The now resigned Stipanovich made $1.5 billion in bad investments, $842 million of them purchased through now bankrupt Lehman Brothers. The pension fund now holds $756 million in worthless paper related to the housing market meltdown, almost 8% of its cash holdings. The state's short-term investment fund is faced with similar losses. Jeb Bush won't be losing any sleep over it though because the vulnerability has been dumped on Florida's 1.1 million current and retired state workers, hundreds of school districts and local governments, the state-created Citizens Property Insurance, and the state treasury.
Darnarius Green
Around the time of Super Bowl XLI Darnarius Green met Miramar High School head football coach Damon Cogdell.

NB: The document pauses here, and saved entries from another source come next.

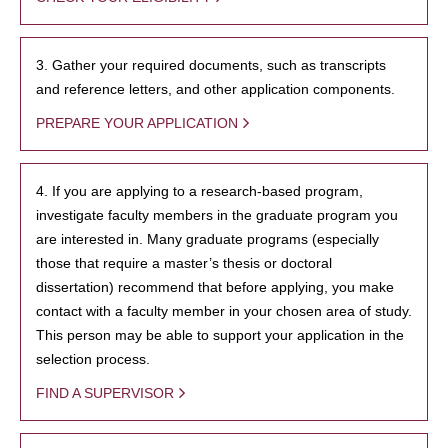
3. Gather your required documents, such as transcripts
and reference letters, and other application components.
PREPARE YOUR APPLICATION
4. If you are applying to a research-based program,
investigate faculty members in the graduate program you
are interested in. Many graduate programs (especially
those that require a master’s thesis or doctoral
dissertation) recommend that before applying, you make
contact with a faculty member in your chosen area of study.
This person may be able to support your application in the
selection process.
FIND A SUPERVISOR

He began participating in Miramar's spring practices, traveling each day from his home school to the one across the county line. He was a good enough football prospect to be recruited.

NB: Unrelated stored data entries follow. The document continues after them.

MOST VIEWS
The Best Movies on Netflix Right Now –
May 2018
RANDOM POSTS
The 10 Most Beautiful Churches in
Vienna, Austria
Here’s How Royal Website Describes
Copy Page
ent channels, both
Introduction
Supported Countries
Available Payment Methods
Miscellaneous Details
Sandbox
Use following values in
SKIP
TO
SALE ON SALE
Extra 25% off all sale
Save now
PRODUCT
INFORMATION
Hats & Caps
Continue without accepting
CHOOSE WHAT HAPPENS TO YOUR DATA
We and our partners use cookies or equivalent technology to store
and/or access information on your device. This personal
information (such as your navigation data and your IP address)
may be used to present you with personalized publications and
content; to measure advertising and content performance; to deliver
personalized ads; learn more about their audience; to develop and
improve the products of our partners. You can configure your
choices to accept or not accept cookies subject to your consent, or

Although he was only 16-years-old Darnarius had already been arrested four times on gun related charges. President Bush and the Congress allowed the ban on the sale of assault weapons to expire in September 2004 and they were easy to come by. At most parties of the day young men like Darnarius would pose for pictures brandishing guns and later post them on mySpace pages. In the three years prior to Super Bowl XLI scores of children and youth of color had perished violently in South Florida, the victims of such weapons. In 2007 the hometown of the Chicago Bears recorded 31 murdered children during the school year. Arne Duncan, then-CEO of public schools, expressed disappointment. "If that happened to one of Chicago's wealthiest suburbs -- and God forbid it ever did -- if it was a child being shot dead every two weeks in Hinsdale or Winnetka or Barrington, do you think the status quo would remain? There's no way it would," he said.

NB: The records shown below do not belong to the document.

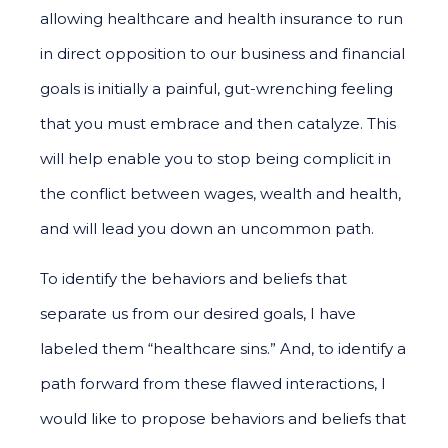
allowing healthcare and health insurance to run
in direct opposition to our business and financial
goals is initially a painful, gut-wrenching feeling
that you must embrace and then catalyze. This
will help enable you to stop being complicit in
the conflict between wages, wealth and health,
and will lead you down an uncommon path.
To identify the behaviors and beliefs that
separate us from our desired goals, I have
labeled them “healthcare sins.” And, to identify a
path forward from these flawed interactions, I
would like to propose behaviors and beliefs that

When Darnarius Green left his home one night he asked his little brother to pray for him. He got into a van with others and drove away. Ironically, Coach Cogdell was driving by Opa-Locka's Bunche Park moments after Darnarius was found there. The Miami Herald reported that according to police, "It was unclear if that is where he had been shot or where his body had been dumped."
The Damon Cogdell coached Miramar High Patriots made an historic run to the school's first ever football State Championship this season. The team will be honored as part of Super Bowl XLIV festivities. Chicago recorded a new record number of school-aged children killed, including the brutal beating death of 16-year-old honor student Derrion Albert on the sidewalk outside his school, Christian Fenger Academy High.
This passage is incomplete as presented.